- Dataset content
────────────────

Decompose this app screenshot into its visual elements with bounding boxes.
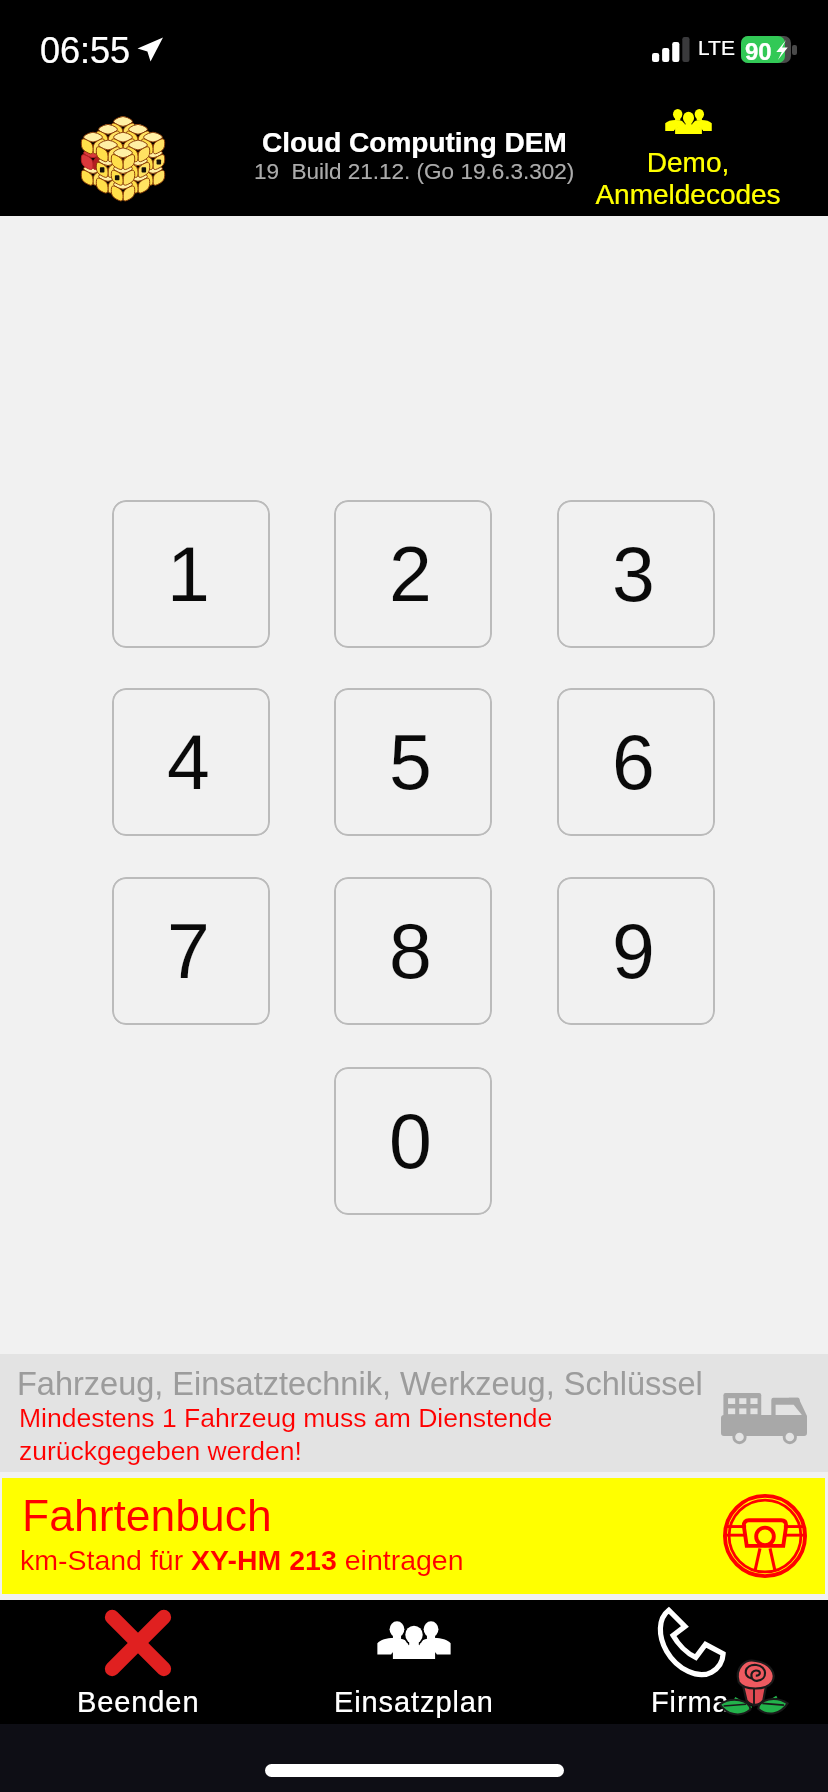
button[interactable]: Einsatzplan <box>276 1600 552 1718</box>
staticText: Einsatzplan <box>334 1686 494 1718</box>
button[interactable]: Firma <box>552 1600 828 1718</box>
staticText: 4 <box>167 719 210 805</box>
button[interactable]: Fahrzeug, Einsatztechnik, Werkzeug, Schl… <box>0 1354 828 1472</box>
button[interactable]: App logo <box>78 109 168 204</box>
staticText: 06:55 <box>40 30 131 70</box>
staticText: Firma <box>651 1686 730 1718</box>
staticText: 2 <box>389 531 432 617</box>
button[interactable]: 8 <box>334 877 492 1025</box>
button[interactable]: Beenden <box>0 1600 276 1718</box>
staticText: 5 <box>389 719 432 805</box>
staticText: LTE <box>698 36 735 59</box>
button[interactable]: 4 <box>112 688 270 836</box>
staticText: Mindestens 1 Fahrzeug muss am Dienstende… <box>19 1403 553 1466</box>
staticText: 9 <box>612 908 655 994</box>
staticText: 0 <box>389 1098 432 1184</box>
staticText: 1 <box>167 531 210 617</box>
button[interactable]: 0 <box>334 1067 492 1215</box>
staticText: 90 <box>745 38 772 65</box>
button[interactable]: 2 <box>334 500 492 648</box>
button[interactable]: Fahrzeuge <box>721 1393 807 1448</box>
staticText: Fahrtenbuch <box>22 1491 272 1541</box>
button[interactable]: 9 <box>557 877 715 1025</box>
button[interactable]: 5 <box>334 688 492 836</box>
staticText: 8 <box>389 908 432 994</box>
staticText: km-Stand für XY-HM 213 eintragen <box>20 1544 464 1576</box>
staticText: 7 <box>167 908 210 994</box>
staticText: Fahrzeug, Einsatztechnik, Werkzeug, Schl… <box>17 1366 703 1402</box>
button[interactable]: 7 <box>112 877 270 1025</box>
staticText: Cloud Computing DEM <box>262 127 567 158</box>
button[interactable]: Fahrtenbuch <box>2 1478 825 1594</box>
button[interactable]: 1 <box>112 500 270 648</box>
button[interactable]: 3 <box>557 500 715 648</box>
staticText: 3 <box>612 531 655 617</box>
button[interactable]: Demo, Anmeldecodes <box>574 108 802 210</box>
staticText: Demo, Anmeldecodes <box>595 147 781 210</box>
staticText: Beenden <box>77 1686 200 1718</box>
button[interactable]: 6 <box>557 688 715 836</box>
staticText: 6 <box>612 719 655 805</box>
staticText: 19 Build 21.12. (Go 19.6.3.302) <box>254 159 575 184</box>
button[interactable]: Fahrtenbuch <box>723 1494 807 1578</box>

────────────────

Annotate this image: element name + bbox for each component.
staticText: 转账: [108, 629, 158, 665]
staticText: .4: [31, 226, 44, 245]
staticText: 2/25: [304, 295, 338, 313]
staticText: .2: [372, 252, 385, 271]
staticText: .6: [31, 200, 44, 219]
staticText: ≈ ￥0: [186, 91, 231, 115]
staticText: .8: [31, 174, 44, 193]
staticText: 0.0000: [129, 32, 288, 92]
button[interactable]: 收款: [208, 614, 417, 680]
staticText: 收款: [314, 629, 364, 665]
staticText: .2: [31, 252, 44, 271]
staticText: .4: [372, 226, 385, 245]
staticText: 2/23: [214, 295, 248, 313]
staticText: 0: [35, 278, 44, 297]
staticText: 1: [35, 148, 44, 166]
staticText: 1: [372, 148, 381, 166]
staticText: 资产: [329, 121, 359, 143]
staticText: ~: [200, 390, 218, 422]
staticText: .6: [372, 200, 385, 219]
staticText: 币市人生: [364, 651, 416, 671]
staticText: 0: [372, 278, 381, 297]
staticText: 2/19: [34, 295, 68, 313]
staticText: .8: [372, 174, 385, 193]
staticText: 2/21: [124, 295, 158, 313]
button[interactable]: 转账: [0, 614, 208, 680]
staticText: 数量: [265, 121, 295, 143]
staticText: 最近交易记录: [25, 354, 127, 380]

────────────────

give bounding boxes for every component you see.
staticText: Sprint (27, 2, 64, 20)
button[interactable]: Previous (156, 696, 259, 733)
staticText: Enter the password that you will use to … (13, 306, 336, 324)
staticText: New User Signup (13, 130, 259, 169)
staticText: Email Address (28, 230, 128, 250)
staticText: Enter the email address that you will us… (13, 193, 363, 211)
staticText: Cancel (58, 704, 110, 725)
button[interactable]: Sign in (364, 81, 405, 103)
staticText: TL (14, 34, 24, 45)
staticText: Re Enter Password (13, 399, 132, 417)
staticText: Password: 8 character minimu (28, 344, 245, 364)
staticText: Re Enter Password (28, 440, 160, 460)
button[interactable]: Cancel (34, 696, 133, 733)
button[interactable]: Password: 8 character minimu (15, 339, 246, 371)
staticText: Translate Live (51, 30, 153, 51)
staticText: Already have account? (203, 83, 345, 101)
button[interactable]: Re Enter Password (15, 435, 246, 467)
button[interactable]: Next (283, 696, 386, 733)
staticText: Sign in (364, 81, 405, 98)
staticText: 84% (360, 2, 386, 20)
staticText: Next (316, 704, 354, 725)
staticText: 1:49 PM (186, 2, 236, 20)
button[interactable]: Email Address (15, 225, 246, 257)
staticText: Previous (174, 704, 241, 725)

────────────────

- Goal of the exercise
From the entries above, copy every line where the word "Einsatztechnik" shows up.

- Result for this task
button[interactable]: Fahrzeug, Einsatztechnik, Werkzeug, Schl… <box>0 1354 828 1472</box>
staticText: Fahrzeug, Einsatztechnik, Werkzeug, Schl… <box>17 1366 703 1402</box>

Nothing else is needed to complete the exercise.